===== Material for this task

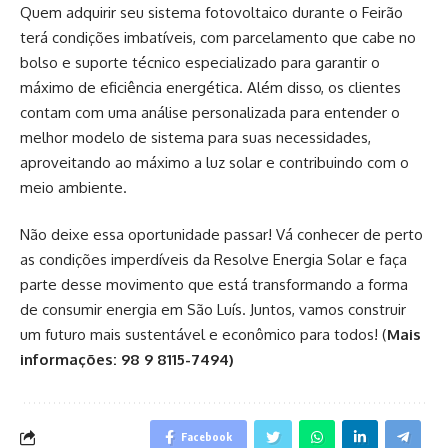
Quem adquirir seu sistema fotovoltaico durante o Feirão
terá condições imbatíveis, com parcelamento que cabe no
bolso e suporte técnico especializado para garantir o
máximo de eficiência energética. Além disso, os clientes
contam com uma análise personalizada para entender o
melhor modelo de sistema para suas necessidades,
aproveitando ao máximo a luz solar e contribuindo com o
meio ambiente.
Não deixe essa oportunidade passar! Vá conhecer de perto
as condições imperdíveis da Resolve Energia Solar e faça
parte desse movimento que está transformando a forma
de consumir energia em São Luís. Juntos, vamos construir
um futuro mais sustentável e econômico para todos! (
Mais
informações: 98 9 8115-7494)
Facebook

==========

**Task to complete:**
Above are the records; copy every line in them that holds the word "para".

**Solution to this task:**
bolso e suporte técnico especializado para garantir o
contam com uma análise personalizada para entender o
melhor modelo de sistema para suas necessidades,
um futuro mais sustentável e econômico para todos! (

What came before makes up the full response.